These fairings are engineering marvels of composite manufacturing. Each shell is manufactured in one piece from carbon fiber-reinforced polymer, then cured in an industrial oven. The Ariane 6 fairings come in two variants: 20 meters tall or 14 meters tall, both matching the rocket's 5.4-meter diameter. The larger variant weighs 2.6 tonnes; the smaller, 1.8 tonnes. They must be strong enough to protect delicate satellite hardware during the violence of launch, yet light enough to minimize the mass penalty of the protective structure itself.

Beyond Gravity's fairing business extends well past European launchers. The company produces the 5.4-meter-wide fairing design used across Ariane 6, Japan's H3 rocket (the W-type fairing), Relativity Space's Terran R, and ULA's Vulcan Centaur. When Amazon needed satellite dispensers for its Project Kuiper constellation, Beyond Gravity won that contract too.

Financial Performance

In 2025, Beyond Gravity reported net sales of CHF 412 million, with adjusted sales of CHF 402.4 million representing organic growth of 12 percent compared to the previous year. The Launchers division achieved significant milestones with products integrated into new launch systems including Vulcan, Ariane 6, and Amazon's Kuiper dispenser program.

For a company that began as the space division of a Swiss defense firm, the transformation has been remarkable. Beyond Gravity now supplies structural and electronic components for satellites, rocket structures, and thermal insulation systems, making it one of the most diversified space hardware companies in Europe.

The company is also investing in reusability. As launch providers increasingly demand reusable fairing systems to reduce per-flight costs, Beyond Gravity has been developing next-generation fairing designs that can survive reentry and ocean recovery. It is a natural evolution for a company whose core competence is advanced composite manufacturing -- and a signal that even the most established Swiss space companies are adapting to the rapidly changing economics of launch.

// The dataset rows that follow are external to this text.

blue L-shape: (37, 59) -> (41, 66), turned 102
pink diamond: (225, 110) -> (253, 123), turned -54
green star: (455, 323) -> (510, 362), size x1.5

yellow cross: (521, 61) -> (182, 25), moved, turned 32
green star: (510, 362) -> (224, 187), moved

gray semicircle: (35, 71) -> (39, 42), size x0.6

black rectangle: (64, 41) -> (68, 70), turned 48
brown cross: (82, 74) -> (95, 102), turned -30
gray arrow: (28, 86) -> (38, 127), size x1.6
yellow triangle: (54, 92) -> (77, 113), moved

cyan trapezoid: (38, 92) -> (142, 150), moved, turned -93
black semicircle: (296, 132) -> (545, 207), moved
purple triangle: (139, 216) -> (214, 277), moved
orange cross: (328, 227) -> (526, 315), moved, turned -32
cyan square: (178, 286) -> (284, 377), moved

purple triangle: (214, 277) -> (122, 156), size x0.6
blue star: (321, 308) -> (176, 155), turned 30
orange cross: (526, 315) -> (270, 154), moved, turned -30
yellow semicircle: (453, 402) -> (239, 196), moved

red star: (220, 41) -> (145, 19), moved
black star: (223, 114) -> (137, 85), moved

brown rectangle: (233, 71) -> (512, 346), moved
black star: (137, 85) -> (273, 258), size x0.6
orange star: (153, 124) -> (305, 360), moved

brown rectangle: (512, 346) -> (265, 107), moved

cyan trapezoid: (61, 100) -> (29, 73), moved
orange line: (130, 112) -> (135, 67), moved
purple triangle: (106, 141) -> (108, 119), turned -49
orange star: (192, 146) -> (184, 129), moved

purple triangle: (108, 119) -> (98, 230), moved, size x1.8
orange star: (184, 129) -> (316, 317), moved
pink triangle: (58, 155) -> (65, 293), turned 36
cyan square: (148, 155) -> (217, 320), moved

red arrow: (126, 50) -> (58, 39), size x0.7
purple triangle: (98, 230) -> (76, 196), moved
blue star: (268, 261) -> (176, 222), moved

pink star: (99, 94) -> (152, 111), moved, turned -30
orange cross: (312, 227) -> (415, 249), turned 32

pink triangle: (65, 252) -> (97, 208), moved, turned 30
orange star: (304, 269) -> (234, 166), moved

EPFL Space Center: Where Swiss Space Innovation Begins

The Swiss Federal Institute of Technology Lausanne -- known worldwide by its French acronym EPFL -- is one of Europe's premier technical universities, consistently ranked among the top institutions globally for engineering and physical sciences. Its Space Center, known as eSpace, has become a crucible for Swiss space innovation, producing both breakthrough research and commercially viable spin-offs.

SwissCube: Switzerland's First Satellite

On 23 September 2009, a CubeSat measuring just 10 centimeters on each side was launched into orbit. SwissCube-1 was entirely designed and built in Switzerland, primarily by students at EPFL with contributions from several other Swiss universities. Its scientific mission was to study nightglow -- the faint luminescence of Earth's upper atmosphere caused by chemical reactions among atmospheric gases.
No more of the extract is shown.